By Alex Brown
John Will is a man fascinated equally by politics and bumper stickers. So says Christine Sowiak, curator of Will’s gallery exhibit, describing the artist’s eccentricities.
Such eccentricities are showcased in John Will: Ain’t Paralyzed Yet, which runs at the Nickle Arts Museum from Feb. 9 to April 21. The former U of C professor’s exhibit focuses on the creative career of this unique individual act. The show includes work from the past four decades–not surprisingly, Sowiak uses the decisive term "enigma" to describe a man with such diverse interests.
"No one reacts neutrally to John’s work," declares Sowiak.
A strong force in the Calgary art community and throughout western Canada, Will is known for his ability to consistently escape what many artists fear–being pigeonholed into a trademark category, an image. His art addresses innumerable subjects, emotions and ideas.
"Everything that happens… within his life span that he’s seen or observed eventually ends up in his work," explains Sowiak.
This may include anything from miscellaneous snippets of a conversation he heard at a bar to earth-shattering events he witnessed.
More accurately, John Will’s work is a view of the world through his own eyes. This is best demonstrated in his most recent piece, Sixty Years of Hell, which presents an arrangement of 60 dates and corresponding places on separate black markers. The piece has one date for each year of his life and one event for each location. They vary from such catastrophes as the bombing of Pearl Harbour to the year and locale of his first fist fight.
And there, in the nod to his first fight amidst a wash of dismal world crises, we catch a glimpse of the thread that binds his work together.
"The most recognizable thing about John’s work is his sense of humour," says Sowiak.
This takes the form of cutting irony and self-deprecating wit. His work makes cutting jabs at the art community, with one oil painting from 1980 screaming, "Now, this canvas is fairly reasonable, I’d say."
"[Will explores] the culture and society that he lives in… trying to position where you yourself as an individual are within that," says Sowiak.

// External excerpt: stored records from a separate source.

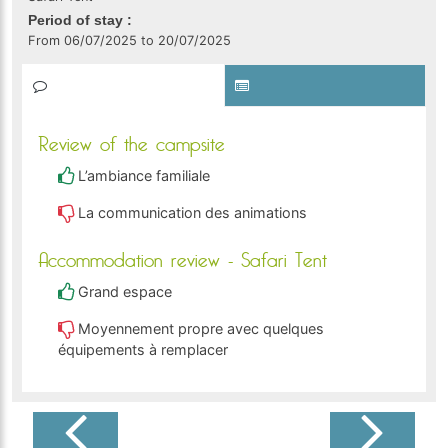
Period of stay :
From 06/07/2025 to 20/07/2025
Review of the campsite
L’ambiance familiale
La communication des animations
Accommodation review - Safari Tent
Grand espace
Moyennement propre avec quelques
équipements à remplacer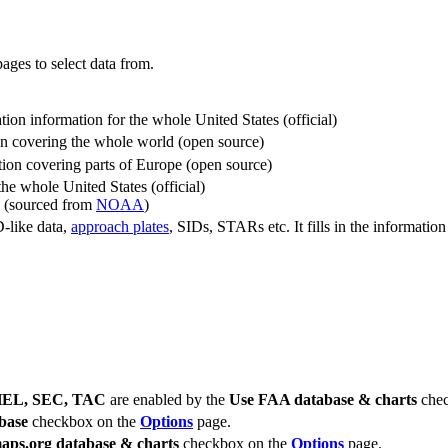
ages to select data from.
ation information for the whole United States (official)
ion covering the whole world (open source)
tion covering parts of Europe (open source)
he whole United States (official)
d (sourced from
NOAA
)
D-like data,
approach plates
, SIDs, STARs etc. It fills in the informatio
 HEL, SEC, TAC
are enabled by the
Use FAA database & charts
chec
base
checkbox on the
Options
page.
aps.org database & charts
checkbox on the
Options
page.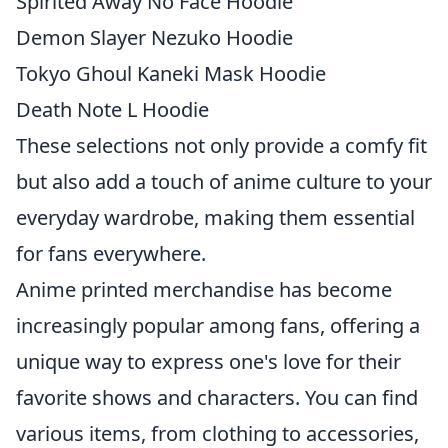
Spirited Away No Face Hoodie
Demon Slayer Nezuko Hoodie
Tokyo Ghoul Kaneki Mask Hoodie
Death Note L Hoodie
These selections not only provide a comfy fit
but also add a touch of anime culture to your
everyday wardrobe, making them essential
for fans everywhere.
Anime printed merchandise has become
increasingly popular among fans, offering a
unique way to express one's love for their
favorite shows and characters. You can find
various items, from clothing to accessories,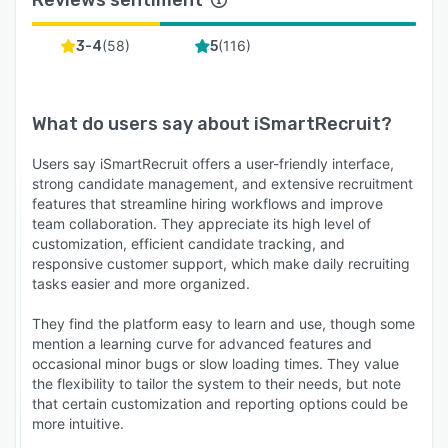
Reviews sentiment
(
58
)
(
116
)
3-4
5
What do users say about
iSmartRecruit
?
Users say iSmartRecruit offers a user-friendly interface,
strong candidate management, and extensive recruitment
features that streamline hiring workflows and improve
team collaboration. They appreciate its high level of
customization, efficient candidate tracking, and
responsive customer support, which make daily recruiting
tasks easier and more organized.
They find the platform easy to learn and use, though some
mention a learning curve for advanced features and
occasional minor bugs or slow loading times. They value
the flexibility to tailor the system to their needs, but note
that certain customization and reporting options could be
more intuitive.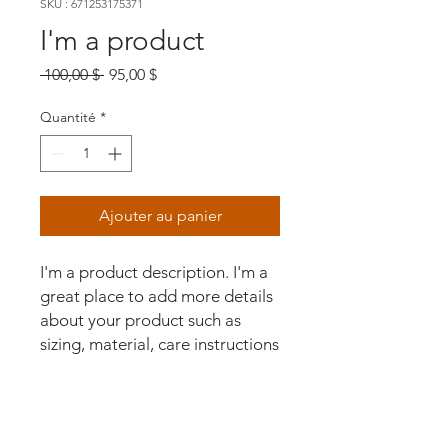
SKU : 671253175371
I'm a product
Prix
Prix
 100,00 $ 
95,00 $
original
promotionnel
Quantité
*
Ajouter au panier
I'm a product description. I'm a 
great place to add more details 
about your product such as 
sizing, material, care instructions 
and cleaning instructions.
PRODUCT INFO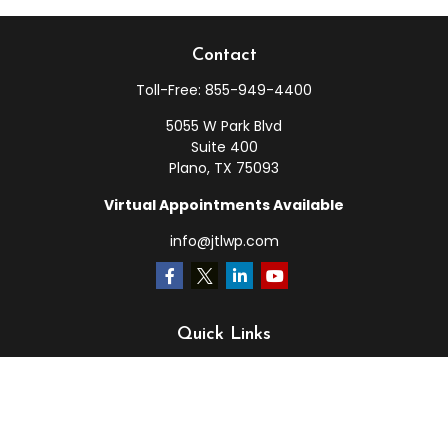
Contact
Toll-Free:
855-949-4400
5055 W Park Blvd
Suite 400
Plano,
TX
75093
Virtual Appointments Available
info@jtlwp.com
Quick Links
Retirement
Investment
Estate
Insurance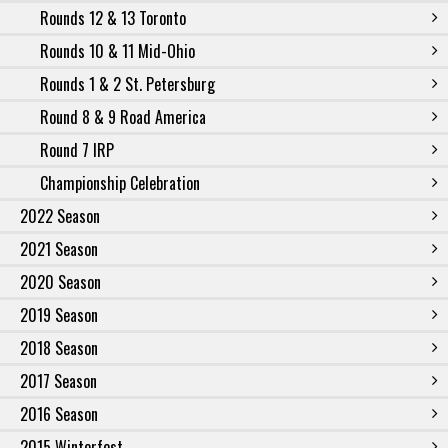
Rounds 12 & 13 Toronto
Rounds 10 & 11 Mid-Ohio
Rounds 1 & 2 St. Petersburg
Round 8 & 9 Road America
Round 7 IRP
Championship Celebration
2022 Season
2021 Season
2020 Season
2019 Season
2018 Season
2017 Season
2016 Season
2015 Winterfest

The variety of mediums Will uses reflect his complex view of the world, translated through art. His work includes painting, mixed media experiments, film projects and print-making. Hes shared this talent with others in his career as a teacher at multiple schools in Canada, including his 26 year tenure at the U of C.
Though there are many faces to his art and his philosophy, John Will is certainly no jack-of-all-trades. Somehow, threading his ironic humour through each technique, he has mastered each of them. Sowiak encourages viewers to not be afraid of getting up close to Will’s work.
"In order to appreciate John’s work you have to take the time to stand in front of it and interact with it," she says.